After holding out for many years, Charlie’s mother finally got a smart phone. It didn’t take her long to figure out how to text, and within a few days he received a text from his mother that read: “What do IDK, LY & TTYL mean?”
He quickly tapped out the reply, “I don’t know, love you, & talk to you later.”
After a brief pause his mom sent, “Okay, I will ask your sister.”
“I can’t get a good nights sleep!” cried the patient. “Every time I get into bed, I think there’s somebody, or some thing, under it. I feel like I’m going crazy!”
“It would seem you are suffering from a form of clinophobia,” remarked the psychiatrist. “It will take some time, but after three sessions a week for ten weeks, I can cure you of this fear.”
“How much is this going to cost me?”
“Two hundred dollars per visit.”
After doing a mental calculation in his head, the patient said, “I’ll have to think this one over.”
Six months later the psychiatrist bumped into the man on the street and said, “You never came to see me again. Has your condition improved on its own?”
“After I realized your services would cost me $6000, I felt like I needed a drink,” explained the man. “After a couple of stiff rounds, my bartender cured me for less than twenty bucks!”
“Really? How is that so?” asked the doctor.
“He told me to cut the legs off my bed!”
Another Week Already?
Time sure flies when you’re working overtime. I desperately needed it too.

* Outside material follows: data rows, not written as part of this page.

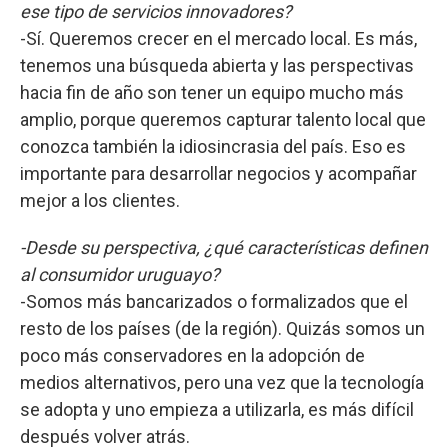
ese tipo de servicios innovadores?
-Sí. Queremos crecer en el mercado local. Es más,
tenemos una búsqueda abierta y las perspectivas
hacia fin de año son tener un equipo mucho más
amplio, porque queremos capturar talento local que
conozca también la idiosincrasia del país. Eso es
importante para desarrollar negocios y acompañar
mejor a los clientes.
-Desde su perspectiva, ¿qué características definen
al consumidor uruguayo?
-Somos más bancarizados o formalizados que el
resto de los países (de la región). Quizás somos un
poco más conservadores en la adopción de
medios alternativos, pero una vez que la tecnología
se adopta y uno empieza a utilizarla, es más difícil
después volver atrás.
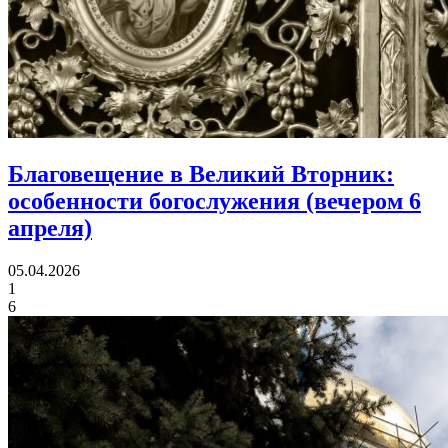
Благовещение в Великий Вторник:
особенности богослужения (вечером 6
апреля)
05.04.2026
1
6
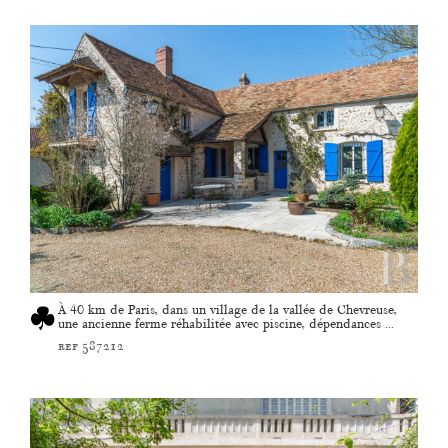
À 40 km de Paris, dans un village de la vallée de Chevreuse,
une ancienne ferme réhabilitée avec piscine, dépendances ...
ref 587212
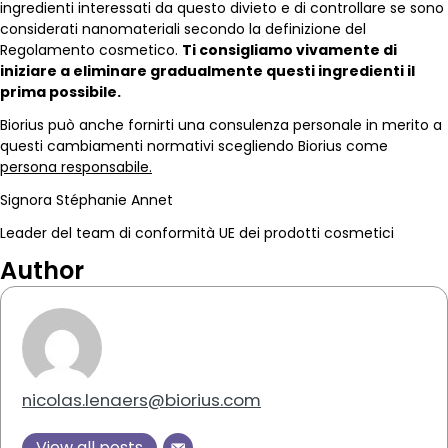
ingredienti interessati da questo divieto e di controllare se sono
considerati nanomateriali secondo la definizione del
Regolamento cosmetico.
Ti consigliamo vivamente di
iniziare a eliminare gradualmente questi ingredienti il
prima possibile.
Biorius può anche fornirti una consulenza personale in merito a
questi cambiamenti normativi scegliendo Biorius come
persona responsabile.
Signora Stéphanie Annet
Leader del team di conformità UE dei prodotti cosmetici
Author
nicolas.lenaers@biorius.com
View all posts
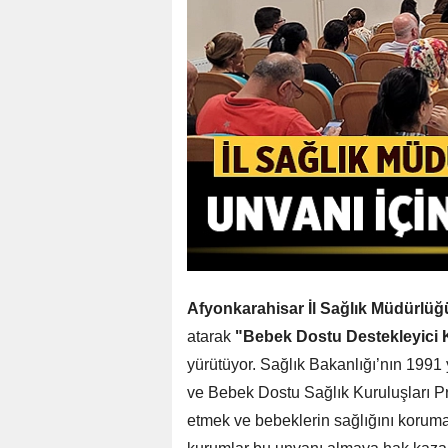
Afyonkarahisar İl Sağlık Müdürlüğ
atarak
"Bebek Dostu Destekleyici 
yürütüyor. Sağlık Bakanlığı’nın 199
ve Bebek Dostu Sağlık Kuruluşları Pr
etmek ve bebeklerin sağlığını korumak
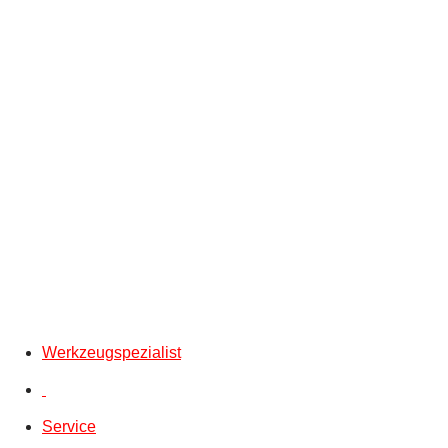
Werkzeugspezialist
Service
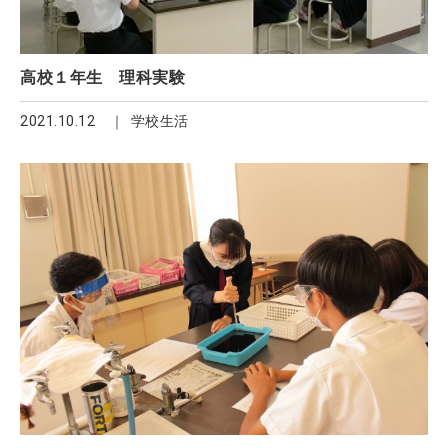
高校１年生 理科実験
2021.10.12
学校生活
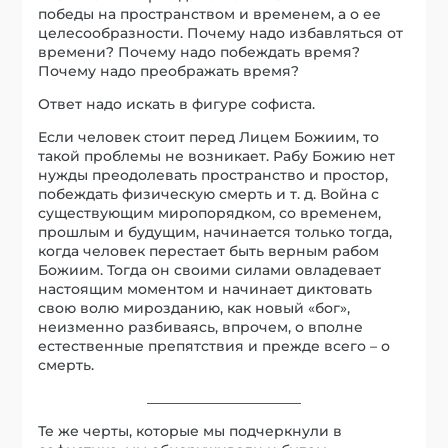
победы на пространством и временем, а о ее
целесообразности. Почему надо избавляться от
времени? Почему надо побеждать время?
Почему надо преображать время?
Ответ надо искать в фигуре софиста.
Если человек стоит перед Лицем Божиим, то
такой проблемы не возникает. Рабу Божию нет
нужды преодолевать пространство и простор,
побеждать физическую смерть и т. д. Война с
существующим миропорядком, со временем,
прошлым и будущим, начинается только тогда,
когда человек перестает быть верным рабом
Божиим. Тогда он своими силами овладевает
настоящим моментом и начинает диктовать
свою волю мирозданию, как новый «бог»,
неизменно разбиваясь, впрочем, о вполне
естественные препятствия и прежде всего – о
смерть.
______________________
Те же черты, которые мы подчеркнули в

After being sick for two weeks, I really missed that sweet, sweet O.T. on my paychecks.
Don’t get me wrong, I still get paid time off where I work, so I’m not quite destitute, but there’s no overtime on the P.T.O. checks, and I really like the extra money.
I heard some financial adviser say this decades ago: “If you earn more than you spend, budgeting isn’t necessary.” Of course, the trick is to earn more than you spend, which under normal circumstances is nigh impossible, but when you get lots of overtime, you spend less because you’re at work, and you make more, because you are at work. Win, win!
And what about work life balance? Well, if the checkbook isn’t balanced, then my life is going to be way out of balance, and working overtime brings it back into balance.
But seriously… if I ever get ahead, I’ll try to set aside some extra “me” time. Meanwhile, I owe, I owe, it’s off to work I go.
Jokes were contributed by two individuals known as George and darkmare this week. It’s something that cool people do. If you want to be a cool person, submit a joke by using our submission page, or e-mail your jokes to email@example.com. Stay cool!
Two young boys were talking to each other on the playground.
The first one said, “My dad works twelve hours a day to give me a nice home and good food. My mom spends the whole day cleaning and cooking for me. I’m worried sick!”
The other kid replied, “What have you got to worry about? Sounds to me like you’ve got it made!”
The first responded, “Yeah, but what if they try to escape?”